### [TASK INPUT]
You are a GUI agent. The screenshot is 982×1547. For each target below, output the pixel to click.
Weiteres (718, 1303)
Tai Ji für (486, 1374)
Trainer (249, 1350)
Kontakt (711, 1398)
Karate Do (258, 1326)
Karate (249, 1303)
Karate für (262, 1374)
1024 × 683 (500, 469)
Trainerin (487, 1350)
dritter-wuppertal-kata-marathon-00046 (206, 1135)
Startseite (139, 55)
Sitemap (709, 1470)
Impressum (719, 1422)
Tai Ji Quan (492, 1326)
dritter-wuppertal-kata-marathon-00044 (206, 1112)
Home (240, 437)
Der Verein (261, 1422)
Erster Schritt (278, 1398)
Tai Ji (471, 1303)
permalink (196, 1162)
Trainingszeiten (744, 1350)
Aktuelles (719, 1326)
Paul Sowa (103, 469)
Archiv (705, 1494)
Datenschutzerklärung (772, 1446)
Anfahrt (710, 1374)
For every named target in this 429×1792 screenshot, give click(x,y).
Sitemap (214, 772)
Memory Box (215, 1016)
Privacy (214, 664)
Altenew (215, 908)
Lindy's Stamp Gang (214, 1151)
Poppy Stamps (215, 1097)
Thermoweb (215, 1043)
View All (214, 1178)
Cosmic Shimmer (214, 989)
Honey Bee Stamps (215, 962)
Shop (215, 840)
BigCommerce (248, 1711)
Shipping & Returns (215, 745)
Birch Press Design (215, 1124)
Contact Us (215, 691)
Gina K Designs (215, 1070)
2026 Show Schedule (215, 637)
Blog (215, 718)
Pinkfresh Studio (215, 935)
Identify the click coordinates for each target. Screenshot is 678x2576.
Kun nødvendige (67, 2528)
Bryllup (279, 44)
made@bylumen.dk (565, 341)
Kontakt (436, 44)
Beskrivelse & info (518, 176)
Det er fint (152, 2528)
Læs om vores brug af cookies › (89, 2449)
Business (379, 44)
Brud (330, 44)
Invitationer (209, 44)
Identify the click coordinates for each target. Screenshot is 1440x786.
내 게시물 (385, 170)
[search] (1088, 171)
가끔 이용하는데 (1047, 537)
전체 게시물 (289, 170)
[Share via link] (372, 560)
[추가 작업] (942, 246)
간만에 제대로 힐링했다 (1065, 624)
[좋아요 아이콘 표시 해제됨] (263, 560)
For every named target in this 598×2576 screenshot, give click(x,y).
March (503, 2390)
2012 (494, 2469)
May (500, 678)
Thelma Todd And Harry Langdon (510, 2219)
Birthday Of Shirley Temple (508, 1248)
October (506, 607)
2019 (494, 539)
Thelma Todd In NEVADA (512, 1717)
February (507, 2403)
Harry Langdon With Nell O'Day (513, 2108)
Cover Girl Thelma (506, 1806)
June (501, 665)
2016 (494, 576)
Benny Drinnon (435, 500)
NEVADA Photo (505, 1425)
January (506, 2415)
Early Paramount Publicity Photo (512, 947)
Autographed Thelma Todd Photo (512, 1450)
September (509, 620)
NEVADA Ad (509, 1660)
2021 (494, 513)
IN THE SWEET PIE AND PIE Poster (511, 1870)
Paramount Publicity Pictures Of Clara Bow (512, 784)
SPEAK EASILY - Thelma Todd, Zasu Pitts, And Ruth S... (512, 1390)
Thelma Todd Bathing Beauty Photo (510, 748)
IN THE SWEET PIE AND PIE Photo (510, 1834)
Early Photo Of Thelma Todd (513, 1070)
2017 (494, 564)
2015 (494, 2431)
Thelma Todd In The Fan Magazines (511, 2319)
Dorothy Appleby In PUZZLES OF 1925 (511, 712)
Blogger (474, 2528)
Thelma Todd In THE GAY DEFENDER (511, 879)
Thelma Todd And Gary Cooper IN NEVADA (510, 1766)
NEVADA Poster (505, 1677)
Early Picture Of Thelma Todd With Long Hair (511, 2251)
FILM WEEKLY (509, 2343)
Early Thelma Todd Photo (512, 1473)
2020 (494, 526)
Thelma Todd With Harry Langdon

### [EXERCISE DIRECTIONS]
The listing above has to be written out again in full, exactly as shown.

### [TASK OUTPUT]
You are a GUI agent. The screenshot is 982×1547. For each target below, output the pixel to click.
Weiteres (718, 1303)
Tai Ji für (486, 1374)
Trainer (249, 1350)
Kontakt (711, 1398)
Karate Do (258, 1326)
Karate (249, 1303)
Karate für (262, 1374)
1024 × 683 (500, 469)
Trainerin (487, 1350)
dritter-wuppertal-kata-marathon-00046 (206, 1135)
Startseite (139, 55)
Sitemap (709, 1470)
Impressum (719, 1422)
Tai Ji Quan (492, 1326)
dritter-wuppertal-kata-marathon-00044 (206, 1112)
Home (240, 437)
Der Verein (261, 1422)
Erster Schritt (278, 1398)
Tai Ji (471, 1303)
permalink (196, 1162)
Trainingszeiten (744, 1350)
Aktuelles (719, 1326)
Paul Sowa (103, 469)
Archiv (705, 1494)
Datenschutzerklärung (772, 1446)
Anfahrt (710, 1374)
For every named target in this 429×1792 screenshot, give click(x,y).
Sitemap (214, 772)
Memory Box (215, 1016)
Privacy (214, 664)
Altenew (215, 908)
Lindy's Stamp Gang (214, 1151)
Poppy Stamps (215, 1097)
Thermoweb (215, 1043)
View All (214, 1178)
Cosmic Shimmer (214, 989)
Honey Bee Stamps (215, 962)
Shop (215, 840)
BigCommerce (248, 1711)
Shipping & Returns (215, 745)
Birch Press Design (215, 1124)
Contact Us (215, 691)
Gina K Designs (215, 1070)
2026 Show Schedule (215, 637)
Blog (215, 718)
Pinkfresh Studio (215, 935)
Identify the click coordinates for each target. Screenshot is 678x2576.
Kun nødvendige (67, 2528)
Bryllup (279, 44)
made@bylumen.dk (565, 341)
Kontakt (436, 44)
Beskrivelse & info (518, 176)
Det er fint (152, 2528)
Læs om vores brug af cookies › (89, 2449)
Business (379, 44)
Brud (330, 44)
Invitationer (209, 44)
Identify the click coordinates for each target. Screenshot is 1440x786.
내 게시물 (385, 170)
[search] (1088, 171)
가끔 이용하는데 (1047, 537)
전체 게시물 (289, 170)
[Share via link] (372, 560)
[추가 작업] (942, 246)
간만에 제대로 힐링했다 (1065, 624)
[좋아요 아이콘 표시 해제됨] (263, 560)
For every named target in this 598×2576 screenshot, give click(x,y).
March (503, 2390)
2012 (494, 2469)
May (500, 678)
Thelma Todd And Harry Langdon (510, 2219)
Birthday Of Shirley Temple (508, 1248)
October (506, 607)
2019 (494, 539)
Thelma Todd In NEVADA (512, 1717)
February (507, 2403)
Harry Langdon With Nell O'Day (513, 2108)
Cover Girl Thelma (506, 1806)
June (501, 665)
2016 (494, 576)
Benny Drinnon (435, 500)
NEVADA Photo (505, 1425)
January (506, 2415)
Early Paramount Publicity Photo (512, 947)
Autographed Thelma Todd Photo (512, 1450)
September (509, 620)
NEVADA Ad (509, 1660)
2021 (494, 513)
IN THE SWEET PIE AND PIE Poster (511, 1870)
Paramount Publicity Pictures Of Clara Bow (512, 784)
SPEAK EASILY - Thelma Todd, Zasu Pitts, And Ruth S... (512, 1390)
Thelma Todd Bathing Beauty Photo (510, 748)
IN THE SWEET PIE AND PIE Photo (510, 1834)
Early Photo Of Thelma Todd (513, 1070)
2017 (494, 564)
2015 (494, 2431)
Thelma Todd In The Fan Magazines (511, 2319)
Dorothy Appleby In PUZZLES OF 1925 (511, 712)
Blogger (474, 2528)
Thelma Todd In THE GAY DEFENDER (511, 879)
Thelma Todd And Gary Cooper IN NEVADA (510, 1766)
NEVADA Poster (505, 1677)
Early Picture Of Thelma Todd With Long Hair (511, 2251)
FILM WEEKLY (509, 2343)
Early Thelma Todd Photo (512, 1473)
2020 (494, 526)
Thelma Todd With Harry Langdon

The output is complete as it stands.